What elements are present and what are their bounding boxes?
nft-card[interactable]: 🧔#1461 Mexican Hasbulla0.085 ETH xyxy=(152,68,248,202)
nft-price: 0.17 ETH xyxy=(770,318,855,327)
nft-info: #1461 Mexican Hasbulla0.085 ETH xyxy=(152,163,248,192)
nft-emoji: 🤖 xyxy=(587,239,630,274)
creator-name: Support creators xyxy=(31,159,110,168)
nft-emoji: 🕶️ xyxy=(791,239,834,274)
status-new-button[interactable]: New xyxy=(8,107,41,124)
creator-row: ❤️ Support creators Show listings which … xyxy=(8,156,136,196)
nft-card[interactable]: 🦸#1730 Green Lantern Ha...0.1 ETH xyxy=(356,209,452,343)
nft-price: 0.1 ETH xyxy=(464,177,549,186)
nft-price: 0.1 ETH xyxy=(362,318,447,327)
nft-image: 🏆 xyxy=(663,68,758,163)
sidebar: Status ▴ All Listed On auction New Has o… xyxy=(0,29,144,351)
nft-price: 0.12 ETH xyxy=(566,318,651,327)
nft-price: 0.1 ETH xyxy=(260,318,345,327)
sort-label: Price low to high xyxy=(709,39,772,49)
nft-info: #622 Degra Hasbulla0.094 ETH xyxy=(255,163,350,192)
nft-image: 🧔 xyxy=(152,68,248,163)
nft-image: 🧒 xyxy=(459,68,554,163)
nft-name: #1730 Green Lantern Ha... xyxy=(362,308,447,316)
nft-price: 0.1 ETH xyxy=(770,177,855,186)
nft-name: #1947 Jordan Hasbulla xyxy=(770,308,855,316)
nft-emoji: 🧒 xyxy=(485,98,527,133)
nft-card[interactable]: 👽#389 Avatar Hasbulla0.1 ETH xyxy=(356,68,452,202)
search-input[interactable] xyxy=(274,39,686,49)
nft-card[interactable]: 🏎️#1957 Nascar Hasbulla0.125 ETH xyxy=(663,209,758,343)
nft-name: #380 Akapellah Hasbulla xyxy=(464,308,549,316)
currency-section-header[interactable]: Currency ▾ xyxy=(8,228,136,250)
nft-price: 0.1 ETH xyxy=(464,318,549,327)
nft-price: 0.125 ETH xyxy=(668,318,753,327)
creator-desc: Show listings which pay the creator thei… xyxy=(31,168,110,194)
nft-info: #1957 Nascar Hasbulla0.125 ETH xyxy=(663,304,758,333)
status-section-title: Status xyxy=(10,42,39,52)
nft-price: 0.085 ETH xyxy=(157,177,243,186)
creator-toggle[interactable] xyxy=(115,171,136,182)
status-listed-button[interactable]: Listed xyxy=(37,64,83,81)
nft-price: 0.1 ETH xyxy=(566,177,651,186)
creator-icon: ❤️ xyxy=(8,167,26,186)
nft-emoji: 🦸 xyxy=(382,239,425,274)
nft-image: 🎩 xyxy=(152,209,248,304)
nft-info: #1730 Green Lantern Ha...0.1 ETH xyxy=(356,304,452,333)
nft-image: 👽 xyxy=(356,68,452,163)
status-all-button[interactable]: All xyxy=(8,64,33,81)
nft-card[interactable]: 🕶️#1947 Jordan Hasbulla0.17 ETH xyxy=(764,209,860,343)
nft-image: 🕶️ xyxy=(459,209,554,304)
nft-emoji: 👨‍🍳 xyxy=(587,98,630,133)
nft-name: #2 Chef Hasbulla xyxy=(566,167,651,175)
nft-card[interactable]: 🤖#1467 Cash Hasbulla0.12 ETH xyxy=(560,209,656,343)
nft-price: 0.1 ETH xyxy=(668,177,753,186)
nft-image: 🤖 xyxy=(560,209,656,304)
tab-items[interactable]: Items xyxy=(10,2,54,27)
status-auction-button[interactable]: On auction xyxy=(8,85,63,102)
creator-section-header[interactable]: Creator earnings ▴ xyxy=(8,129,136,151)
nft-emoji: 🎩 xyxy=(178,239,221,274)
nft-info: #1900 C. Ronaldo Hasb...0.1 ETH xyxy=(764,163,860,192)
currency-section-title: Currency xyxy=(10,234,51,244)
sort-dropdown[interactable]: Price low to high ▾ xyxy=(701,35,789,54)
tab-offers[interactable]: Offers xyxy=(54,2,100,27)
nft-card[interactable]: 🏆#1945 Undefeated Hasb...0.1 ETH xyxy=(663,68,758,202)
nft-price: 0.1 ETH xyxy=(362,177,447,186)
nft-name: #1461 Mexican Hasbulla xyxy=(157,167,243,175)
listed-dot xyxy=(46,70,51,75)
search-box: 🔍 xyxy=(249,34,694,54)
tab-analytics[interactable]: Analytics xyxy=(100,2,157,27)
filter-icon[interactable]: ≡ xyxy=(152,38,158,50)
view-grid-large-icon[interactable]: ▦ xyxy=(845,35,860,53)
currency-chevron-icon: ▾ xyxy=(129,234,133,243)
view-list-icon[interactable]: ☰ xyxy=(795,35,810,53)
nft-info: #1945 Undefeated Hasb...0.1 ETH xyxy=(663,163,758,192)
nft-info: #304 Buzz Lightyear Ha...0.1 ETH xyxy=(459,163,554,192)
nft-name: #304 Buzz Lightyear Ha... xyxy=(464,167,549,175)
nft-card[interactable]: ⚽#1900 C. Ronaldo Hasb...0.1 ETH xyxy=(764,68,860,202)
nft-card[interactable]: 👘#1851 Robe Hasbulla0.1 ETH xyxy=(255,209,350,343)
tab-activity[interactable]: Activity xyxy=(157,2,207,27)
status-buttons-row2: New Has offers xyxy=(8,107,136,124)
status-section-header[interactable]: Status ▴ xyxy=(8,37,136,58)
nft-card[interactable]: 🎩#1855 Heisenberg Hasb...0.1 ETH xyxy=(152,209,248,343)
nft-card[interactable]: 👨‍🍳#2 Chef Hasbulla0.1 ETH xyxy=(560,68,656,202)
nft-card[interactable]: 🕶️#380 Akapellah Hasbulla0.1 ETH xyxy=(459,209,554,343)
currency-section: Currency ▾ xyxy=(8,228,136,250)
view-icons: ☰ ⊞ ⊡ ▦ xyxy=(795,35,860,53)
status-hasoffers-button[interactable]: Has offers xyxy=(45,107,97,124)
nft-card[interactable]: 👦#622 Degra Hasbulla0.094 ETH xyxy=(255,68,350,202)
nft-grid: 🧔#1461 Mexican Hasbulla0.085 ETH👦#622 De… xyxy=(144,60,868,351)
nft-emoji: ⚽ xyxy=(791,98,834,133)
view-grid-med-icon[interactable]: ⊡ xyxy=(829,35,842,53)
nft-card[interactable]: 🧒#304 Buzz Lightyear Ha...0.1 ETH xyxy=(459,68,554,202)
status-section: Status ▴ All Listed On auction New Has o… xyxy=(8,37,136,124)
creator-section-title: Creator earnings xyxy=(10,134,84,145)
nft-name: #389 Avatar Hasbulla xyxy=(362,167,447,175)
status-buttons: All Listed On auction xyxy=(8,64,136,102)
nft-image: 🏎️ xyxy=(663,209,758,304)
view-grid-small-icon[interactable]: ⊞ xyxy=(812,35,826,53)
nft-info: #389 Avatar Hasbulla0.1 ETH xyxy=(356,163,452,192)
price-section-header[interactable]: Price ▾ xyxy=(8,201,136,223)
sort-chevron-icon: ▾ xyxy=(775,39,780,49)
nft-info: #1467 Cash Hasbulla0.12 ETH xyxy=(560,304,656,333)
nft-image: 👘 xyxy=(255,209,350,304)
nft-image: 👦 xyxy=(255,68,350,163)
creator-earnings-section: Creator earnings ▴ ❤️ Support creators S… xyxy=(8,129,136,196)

########################################

• **Problem**
Return each full line of the entries that contains the word "info".

• **Result of this task**
nft-info: #1461 Mexican Hasbulla0.085 ETH xyxy=(152,163,248,192)
nft-info: #622 Degra Hasbulla0.094 ETH xyxy=(255,163,350,192)
nft-info: #1957 Nascar Hasbulla0.125 ETH xyxy=(663,304,758,333)
nft-info: #1730 Green Lantern Ha...0.1 ETH xyxy=(356,304,452,333)
nft-info: #1900 C. Ronaldo Hasb...0.1 ETH xyxy=(764,163,860,192)
nft-info: #1945 Undefeated Hasb...0.1 ETH xyxy=(663,163,758,192)
nft-info: #304 Buzz Lightyear Ha...0.1 ETH xyxy=(459,163,554,192)
nft-info: #389 Avatar Hasbulla0.1 ETH xyxy=(356,163,452,192)
nft-info: #1467 Cash Hasbulla0.12 ETH xyxy=(560,304,656,333)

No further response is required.